BGP EVPN relies on BGP (RFC 4271) and its MP-BGP extensions (RFC 4760). BGP is the routing protocol powering the Internet. It is highly scalable and interoperable. It is also extensible and one of its extension is MP-BGP. This extension can carry reachability information (NLRI) for multiple protocols (IPv4, IPv6, L3VPN and in our case EVPN). EVPN is a special family to advertise MAC addresses and the remote equipments they are attached to.

There are basically two kinds of reachability information a VTEP sends through BGP EVPN:

  1. the VNIs they have interest in (type 3 routes), and
  2. for each VNI, the local MAC addresses (type 2 routes).

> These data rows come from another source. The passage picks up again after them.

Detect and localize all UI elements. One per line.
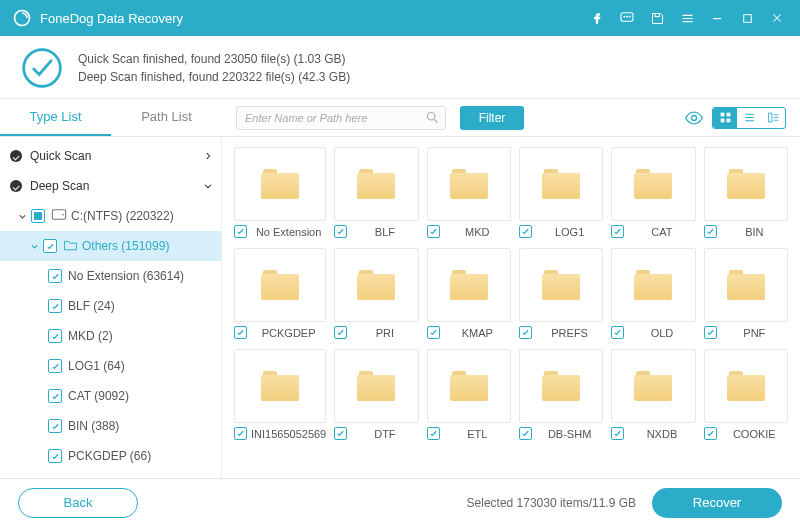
checkbox-icon[interactable] <box>611 427 624 440</box>
checkbox-icon[interactable] <box>48 269 62 283</box>
svg-rect-6 <box>743 14 751 22</box>
sidebar-item-filetype[interactable]: CAT (9092) <box>0 381 221 411</box>
sidebar-item-filetype[interactable]: LOG1 (64) <box>0 351 221 381</box>
checkbox-icon[interactable] <box>48 299 62 313</box>
folder-cell[interactable]: COOKIE <box>704 349 788 440</box>
sidebar-item-filetype[interactable]: BIN (388) <box>0 411 221 441</box>
folder-name: DTF <box>351 428 418 440</box>
preview-icon[interactable] <box>682 106 706 130</box>
checkbox-icon[interactable] <box>519 427 532 440</box>
title-bar: FoneDog Data Recovery <box>0 0 800 36</box>
tab-path-list[interactable]: Path List <box>111 99 222 136</box>
folder-icon <box>261 169 299 199</box>
list-view-icon[interactable] <box>737 108 761 128</box>
checkbox-icon[interactable] <box>48 419 62 433</box>
sidebar-item-drive[interactable]: C:(NTFS) (220322) <box>0 201 221 231</box>
sidebar-item-label: No Extension (63614) <box>68 269 213 283</box>
folder-cell[interactable]: PREFS <box>519 248 603 339</box>
quick-scan-status: Quick Scan finished, found 23050 file(s)… <box>78 50 350 68</box>
checkbox-icon[interactable] <box>519 326 532 339</box>
folder-thumbnail <box>611 248 695 322</box>
checkbox-icon[interactable] <box>611 225 624 238</box>
facebook-icon[interactable] <box>584 5 610 31</box>
folder-cell[interactable]: ETL <box>427 349 511 440</box>
folder-thumbnail <box>519 349 603 423</box>
checkbox-icon[interactable] <box>704 326 717 339</box>
checkbox-icon[interactable] <box>48 359 62 373</box>
checkbox-icon[interactable] <box>334 225 347 238</box>
folder-thumbnail <box>334 349 418 423</box>
sidebar-item-filetype[interactable]: PCKGDEP (66) <box>0 441 221 471</box>
checkbox-icon[interactable] <box>519 225 532 238</box>
scan-status: Quick Scan finished, found 23050 file(s)… <box>0 36 800 99</box>
checkbox-icon[interactable] <box>48 329 62 343</box>
filter-button[interactable]: Filter <box>460 106 524 130</box>
tab-type-list[interactable]: Type List <box>0 99 111 136</box>
search-icon[interactable] <box>425 110 440 128</box>
folder-name: PRI <box>351 327 418 339</box>
checkbox-icon[interactable] <box>234 427 247 440</box>
search-input[interactable] <box>236 106 446 130</box>
svg-rect-12 <box>720 119 724 123</box>
close-icon[interactable] <box>764 5 790 31</box>
file-grid: No ExtensionBLFMKDLOG1CATBINPCKGDEPPRIKM… <box>222 137 800 478</box>
folder-cell[interactable]: KMAP <box>427 248 511 339</box>
folder-cell[interactable]: DTF <box>334 349 418 440</box>
folder-thumbnail <box>234 147 326 221</box>
recover-button[interactable]: Recover <box>652 488 782 518</box>
minimize-icon[interactable] <box>704 5 730 31</box>
sidebar-item-others[interactable]: Others (151099) <box>0 231 221 261</box>
checkbox-icon[interactable] <box>427 427 440 440</box>
folder-cell[interactable]: MKD <box>427 147 511 238</box>
sidebar-item-quick-scan[interactable]: Quick Scan <box>0 141 221 171</box>
folder-icon <box>357 270 395 300</box>
folder-cell[interactable]: PCKGDEP <box>234 248 326 339</box>
folder-cell[interactable]: No Extension <box>234 147 326 238</box>
checkbox-icon[interactable] <box>48 449 62 463</box>
sidebar-item-filetype[interactable]: MKD (2) <box>0 321 221 351</box>
checkbox-icon[interactable] <box>234 326 247 339</box>
back-button[interactable]: Back <box>18 488 138 518</box>
checkbox-icon[interactable] <box>334 427 347 440</box>
folder-cell[interactable]: NXDB <box>611 349 695 440</box>
folder-icon <box>450 169 488 199</box>
checkbox-icon[interactable] <box>611 326 624 339</box>
svg-point-8 <box>428 112 436 120</box>
save-icon[interactable] <box>644 5 670 31</box>
checkbox-icon[interactable] <box>48 389 62 403</box>
folder-name: LOG1 <box>536 226 603 238</box>
svg-point-4 <box>629 16 630 17</box>
svg-point-3 <box>626 16 627 17</box>
checkbox-icon[interactable] <box>234 225 247 238</box>
sidebar-item-deep-scan[interactable]: Deep Scan <box>0 171 221 201</box>
checkbox-icon[interactable] <box>43 239 57 253</box>
sidebar-item-filetype[interactable]: BLF (24) <box>0 291 221 321</box>
checkbox-icon[interactable] <box>704 225 717 238</box>
menu-icon[interactable] <box>674 5 700 31</box>
grid-view-icon[interactable] <box>713 108 737 128</box>
maximize-icon[interactable] <box>734 5 760 31</box>
folder-icon <box>634 371 672 401</box>
folder-cell[interactable]: DB-SHM <box>519 349 603 440</box>
feedback-icon[interactable] <box>614 5 640 31</box>
folder-cell[interactable]: INI1565052569 <box>234 349 326 440</box>
folder-cell[interactable]: OLD <box>611 248 695 339</box>
folder-cell[interactable]: PRI <box>334 248 418 339</box>
folder-name: NXDB <box>628 428 695 440</box>
sidebar-item-filetype[interactable]: No Extension (63614) <box>0 261 221 291</box>
svg-point-9 <box>692 115 697 120</box>
detail-view-icon[interactable] <box>761 108 785 128</box>
folder-cell[interactable]: CAT <box>611 147 695 238</box>
folder-cell[interactable]: PNF <box>704 248 788 339</box>
checkbox-icon[interactable] <box>704 427 717 440</box>
folder-cell[interactable]: BLF <box>334 147 418 238</box>
checkbox-icon[interactable] <box>31 209 45 223</box>
checkbox-icon[interactable] <box>427 326 440 339</box>
folder-cell[interactable]: LOG1 <box>519 147 603 238</box>
checkbox-icon[interactable] <box>334 326 347 339</box>
folder-name: COOKIE <box>721 428 788 440</box>
checkbox-icon[interactable] <box>427 225 440 238</box>
sidebar-item-label: LOG1 (64) <box>68 359 213 373</box>
folder-cell[interactable]: BIN <box>704 147 788 238</box>
sidebar-item-label: Quick Scan <box>30 149 203 163</box>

The protocol also covers other aspects of virtual Ethernet segments (L3 reachability information from ARP/ND caches, MAC mobility and multi-homing2) but we won’t describe them here.

To deploy BGP EVPN, a typical solution is to use several route reflectors (both for redundancy and scalability), like in the picture below. Each VTEP opens a BGP session to at least two route reflectors, sends its information (MACs and VNIs) and receives others’. This reduces the number of BGP sessions to configure.

VXLAN deployment with route reflectors
VXLAN deployment example with hypervisors using BGP EVPN with route reflectors

Compared to other solutions to deploy VXLAN, BGP EVPN has three main advantages:

  • interoperability with other vendors (notably Juniper and Cisco),
  • proven scalability (a typical BGP routers handle several millions of routes), and
  • possibility to enforce fine-grained policies.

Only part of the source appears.